I listen to Dave Ramsey’s radio show and podcast. Do I agree with all he says? No, as he where he lives the cost living is lower than California. Most of what he says, yes. Here’s his recommendations of how to start the new year and some of you out there have had the pleasure of my nagging you about this first one.
Change Your Withholding
According to the Internal Revenue Service, last year’s average tax refund was $2,805. Why not bring that money home in your paycheck instead? If you normally get a large refund, use the online withholding calculator at irs.gov to determine your proper number of exemptions. The more exemptions you qualify for, the more money you get to keep.
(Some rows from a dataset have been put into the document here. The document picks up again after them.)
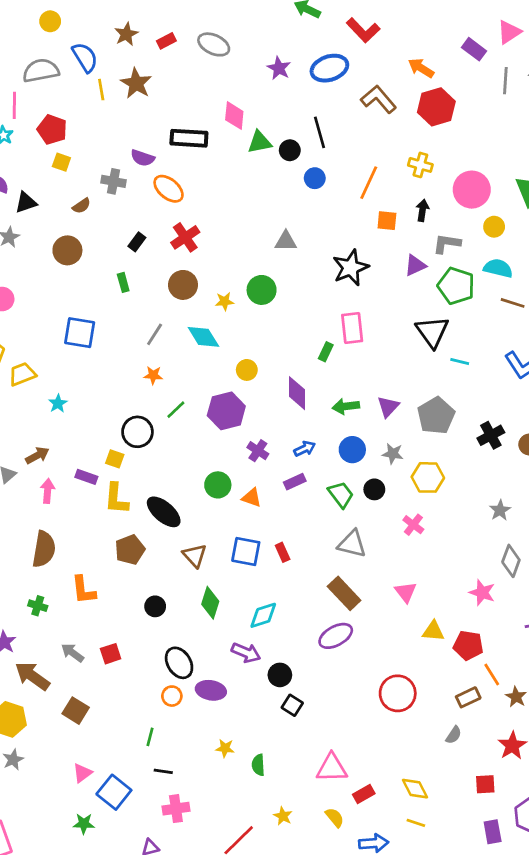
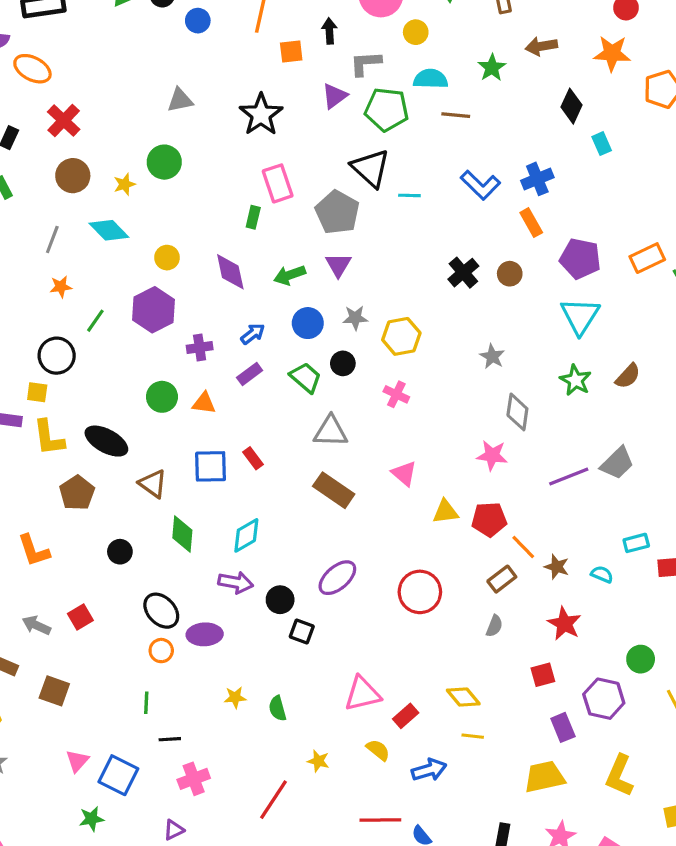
gray pentagon: (436, 416) -> (337, 212), moved
purple cross: (258, 451) -> (200, 348), turned -30
purple ellipse: (336, 636) -> (337, 578), moved

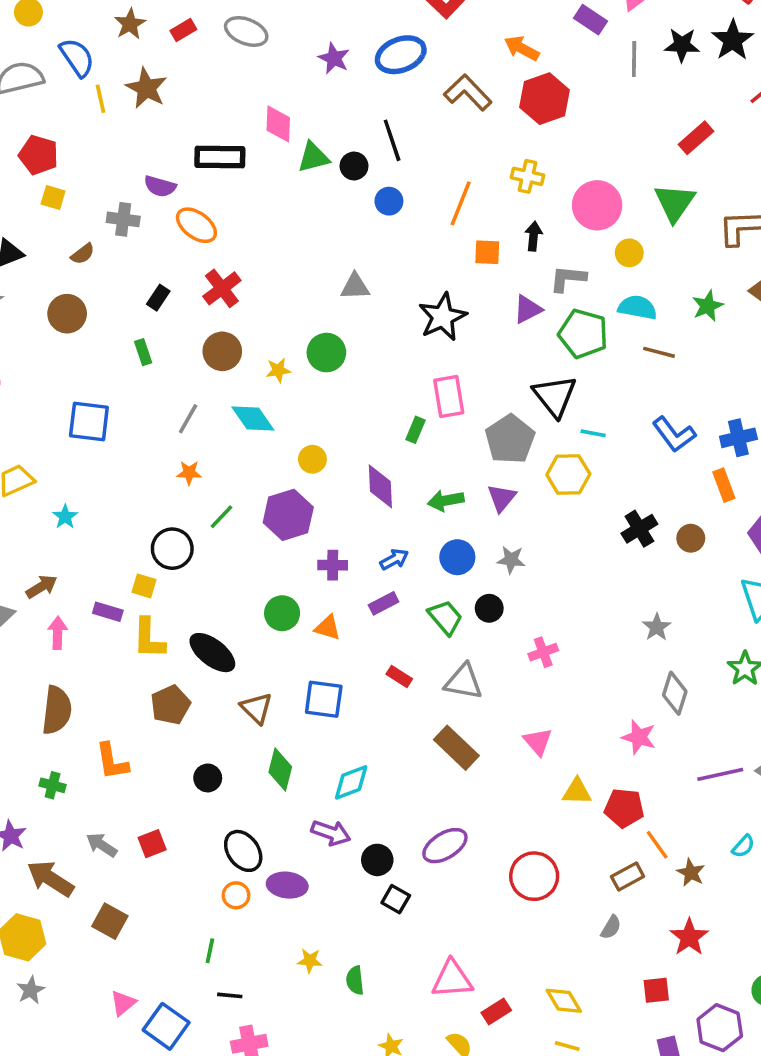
yellow hexagon: (401, 336) -> (568, 474), moved
pink cross: (396, 394) -> (543, 652), turned 35
red rectangle: (253, 458) -> (399, 677), moved, turned -30
cyan semicircle: (602, 574) -> (743, 846), moved, turned 100

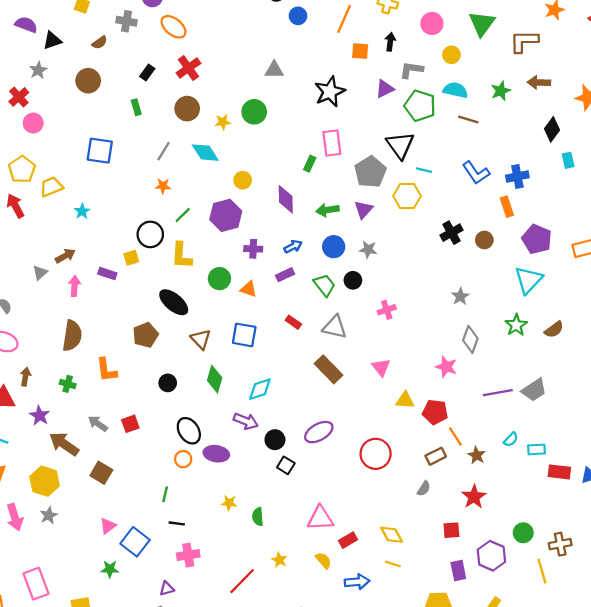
pink circle: (597, 205) -> (432, 23), size x0.7
yellow square: (144, 586) -> (131, 258), turned -35
yellow L-shape: (149, 638) -> (182, 256), moved

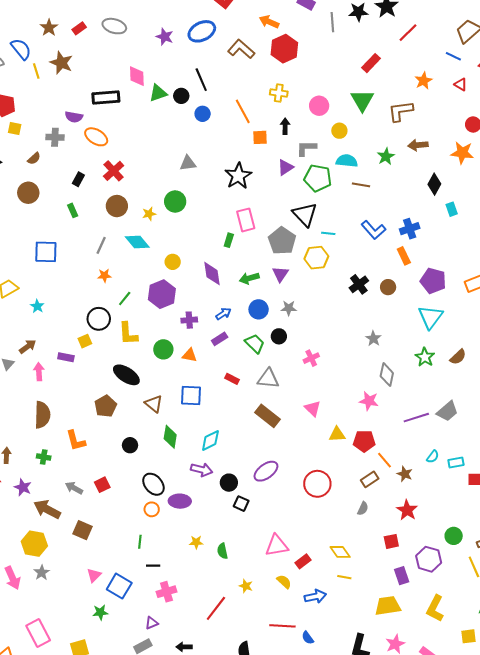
orange line: (344, 19) -> (243, 111), turned -45

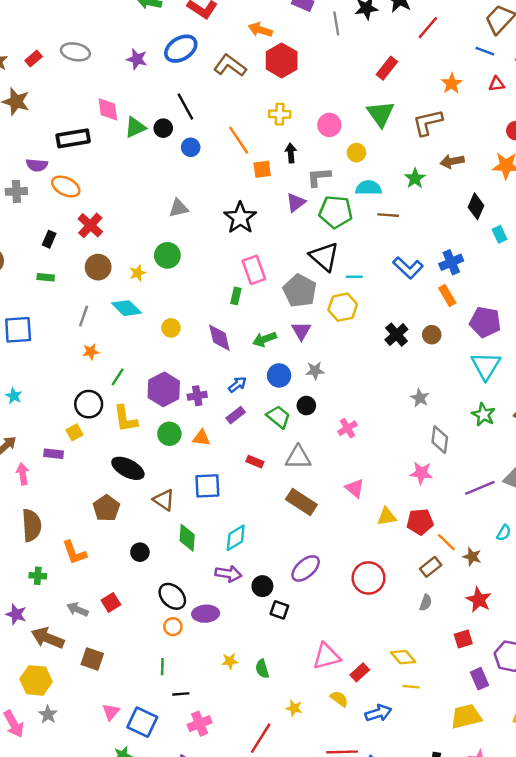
red triangle: (461, 84) -> (497, 84), turned -32
green rectangle: (73, 210) -> (46, 277), turned -56
purple hexagon: (162, 294) -> (164, 389), moved

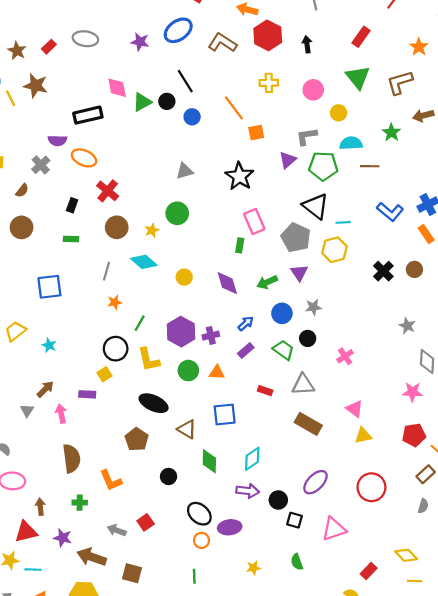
black arrow: (291, 153) -> (307, 44), moved
gray cross: (16, 191) -> (41, 165), turned -36
yellow triangle: (387, 517) -> (363, 436), moved
pink triangle: (327, 656) -> (334, 529), moved
green semicircle: (262, 669) -> (297, 562), moved

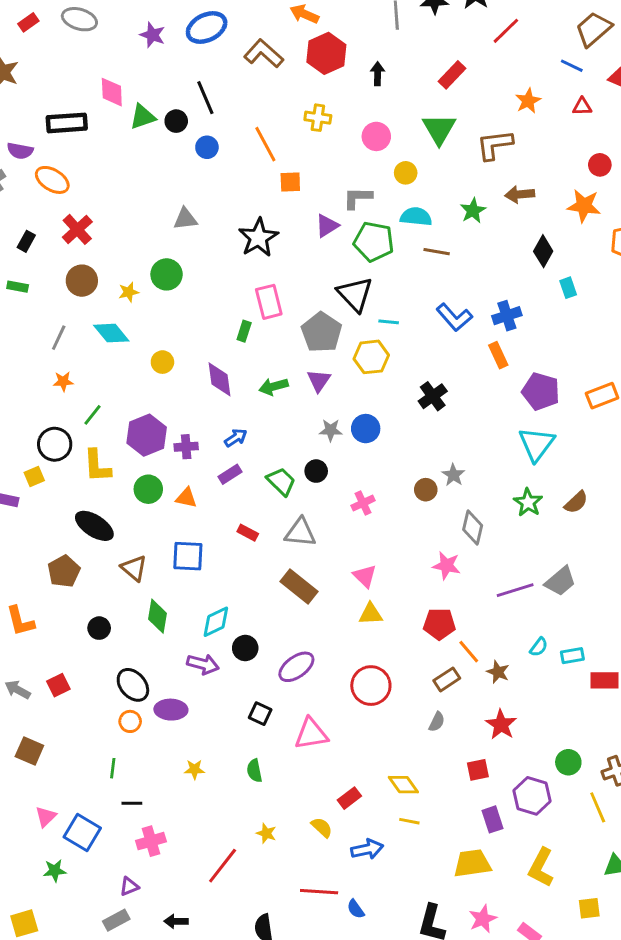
brown circle: (414, 269) -> (426, 490), moved
blue circle: (282, 313) -> (366, 429), moved
black circle: (278, 500) -> (245, 648), moved

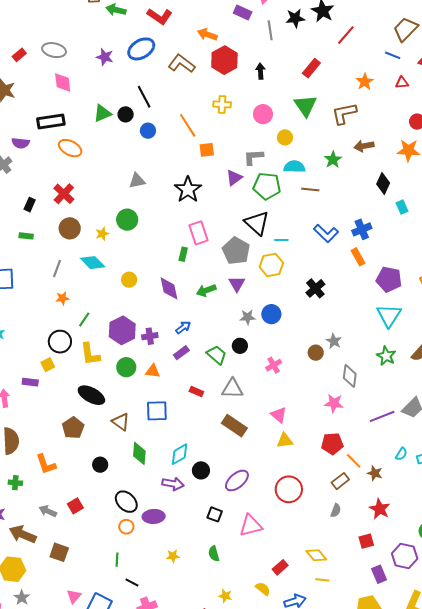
pink diamond: (112, 92) -> (63, 82), moved
orange ellipse: (52, 180) -> (70, 148), moved
black line: (132, 803) -> (132, 582), turned 32

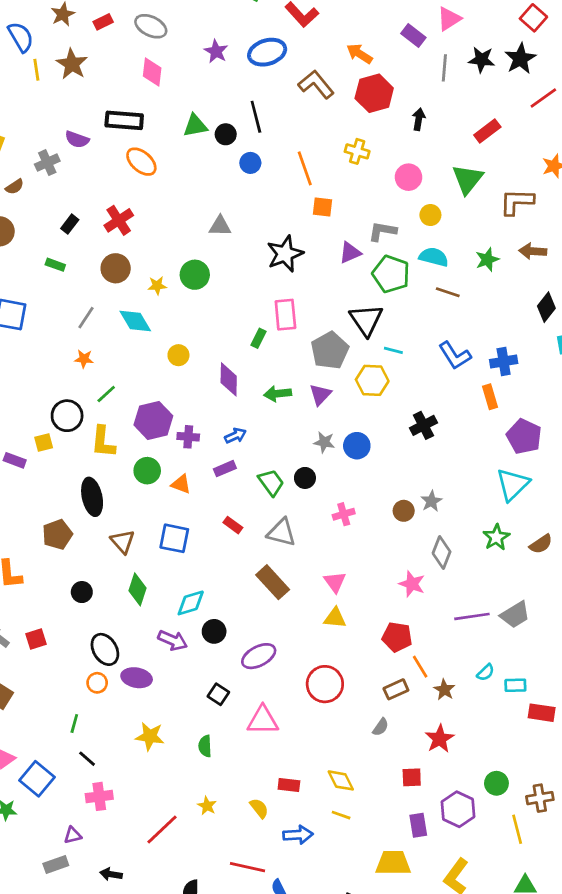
black ellipse: (91, 395) -> (92, 497), turned 36
yellow star: (173, 556) -> (150, 736), size x1.5
red rectangle: (280, 567) -> (289, 785), turned 35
Submit a revised W4 to your human resources department and enjoy the extra cash.
Invest in Pre-Tax Retirement Accounts
When you contribute to your employer’s Traditional 401(k), the money is deducted from your paycheck before taxes, reducing your taxable income. That means you pay less in income taxes while you build a nest egg for retirement.
Money invested in a Roth IRA is not tax deductible, but it’s still the best option outside your 401(k) if you qualify. For investors whose income is too high to invest in a Roth, Traditional IRA contributions are tax-deductible.
Don’t Forget 2010′s Tax Refund
Nearly 100,000 taxpayers never received their tax refunds last year because of mailing address errors. The average refund for these folks is more than $1,500! If you were due a refund last year, you can check its status at “Where’s My Refund?” on the IRS website.
Avoid the problem this year by opting for direct deposit. And double- and triple-check all the information on your return.
Don’t Miss Tax Deductions
Speaking of mistakes, millions of taxpayers routinely overpay their taxes to the tune of $1 billion because they take the standard tax deduction rather than itemizing their tax returns. It’s simpler, but they miss out on deductions and credits like:
- Mortgage interest
- Property taxes
- State sales tax
- Charitable donations
Make sure you’re getting all the deductions and credits you qualify for on your taxes this year. And if you think you’ve missed some in previous years, you can file an amended return up to three years after the original filing date.